Chain ferry service in England

The Torpoint Ferry is a car and pedestrian chain ferry connecting the A374 which crosses the Hamoaze, a stretch of water at the mouth of the River Tamar, between Devonport in Plymouth and Torpoint in Cornwall. The service was established in 1791 and chain ferry operations were introduced by James Meadows Rendel in 1832.

==Current operations==
The route is currently served by three ferries, built by Ferguson Shipbuilders Ltd at Port Glasgow and named after three rivers in the area: Tamar II, Lynher II and Plym II. Each ferry carries 73 cars and operates using its own set of slipways and parallel chains, with a vehicle weight limit of 18 tonne. The ferry boats are propelled across the river by pulling themselves on the chains; the chains then sink to the bottom to allow shipping movements in the river. An intensive service is provided, with service frequencies ranging from every 10 minutes (three ferries in service) at peak times, to half-hourly (one ferry in service) at night. Services operate 24 hours a day, every day (including throughout Christmas and all other holiday periods), with service frequency never falling below half-hourly.

The ferries, along with the nearby Tamar Bridge, are operated by the Tamar Bridge and Torpoint Ferry Joint Committee, which is jointly owned by Plymouth City Council and Cornwall Council.

Tolls are payable in the Torpoint to Devonport eastbound direction only, except for motorcyclists, who pay westbound only. The toll is £3 for cars and motorcycle riders are charged £1; there is no additional charge for a pillion passenger. Frequent users can reduce the fare by half by purchasing top-ups online for a machine-readable windscreen-mounted digital payment tag, called TamarTag, which is also usable on the bridge. The toll increase of 50% in March 2010 was the first rise for nearly 15 years before a further increase in November 2019.

The ferry takes around 10 minutes as opposed to a 20-mile, 30-minute trip around the mainland; rush hour times differ.

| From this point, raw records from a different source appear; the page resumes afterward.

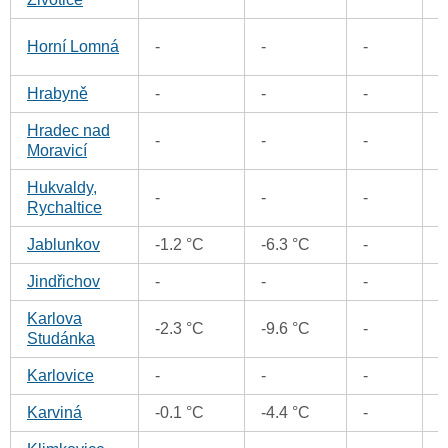
6
Horní Lomná
-
-
-
Hrabyně
-
-
-
Hradec nad
-
-
-
Moravicí
Hukvaldy,
0
-
-
-
Rychaltice
Jablunkov
-1.2 °C
-6.3 °C
-
Jindřichov
-
-
-
Karlova
-2.3 °C
-9.6 °C
-
Studánka
Karlovice
-
-
-
Karviná
-0.1 °C
-4.4 °C
-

===Technical information===
The fully loaded weight of each ferry is given as 1,000 tonnes, powered by up to three 12-litre diesel engines with generators feeding the two electric motors each driving its chainwheel of nearly 2 m diameter. Normally one generator suffices; the extra two provide redundancy and extra power in bad weather or for extra speed. Each chain is 650 m long and weighs 23 t. There are eight guiding pulleys per chain and rubbing plates where the chains enter and leave the hull. The chains are replaced every three years.

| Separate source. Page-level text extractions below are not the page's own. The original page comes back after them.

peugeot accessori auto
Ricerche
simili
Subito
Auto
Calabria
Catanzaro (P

Unlike most chain ferries with the chain ends attached directly to the shores, the chains of the Torpoint ferries are attached with a system of falling weights and pulleys on each shore and for each ferry. This keeps a minimum tension of 3 tonnes force on each chain, but also a maximum tension of this amount, plus some friction, as long as the weights are free to fall and rise in their pits.

==History==

A ferry route between Torpoint and Plymouth Dock (now called Devonport) was created by an act of Parliament, the Plymouth Dock to Torpoint Ferry Act 1790 (30 Geo. 3. c. 61) and the Earl of Mount Edgcumbe began to run ferries the following year. In 1826 the ferry operations were taken over by the Torpoint Steamboat Company, which built landing piers on both sides of the Tamar. The company also built the steam ferry Jemima which entered service in 1831. The steamer was unable to hold a course in the strong tidal flow of the Hamoaze, so it was soon withdrawn and the older ferryboats returned to service.

The steamboat company approached James Meadows Rendel in 1832 and asked him to design a steam-powered floating bridge for the route. Two ferries were built in 1834 and 1835 and provided a continuous service, operating in alternate months. The tolls varied between 2d for a horse and 5s for a coach with four horses, with a double fare charged on Sundays.

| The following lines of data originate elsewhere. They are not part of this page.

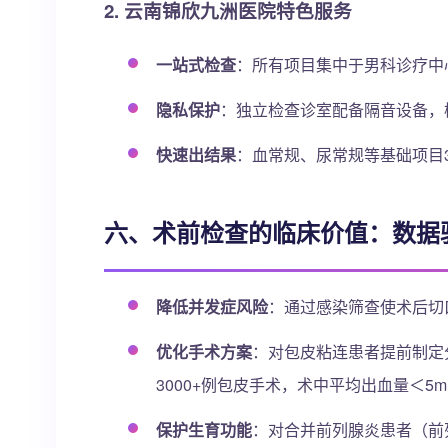
2. 云南锦欣九洲医院特色服务
一站式检查
：所有项目集中于男科诊疗中
隐私保护
：独立检查诊室配备隔音设备，
快速出结果
：血常规、尿常规等基础项目
六、术前检查的临床价值：数据
降低并发症风险
：通过感染筛查使术后切口
优化手术方案
：对包皮粘连患者提前制定
3000+例包皮手术，术中平均出血量＜5m
保护生育功能
：对合并前列腺炎患者（前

The original ferries were replaced by two new ferries built in 1871 and 1878. As a result of increasing traffic, the ferry company investigated twin ferry operations in 1905. Both the Admiralty and Devonport Corporation opposed this as the company would need to expand the landing beach in Devonport. An experimental two ferry service with the existing shore installations had to be abandoned due to the strain on the equipment. A supplementary steamer service was also introduced in 1902, with the Volta and Lady Beatrice linking Torpoint to two locations in Devonport on a triangular route.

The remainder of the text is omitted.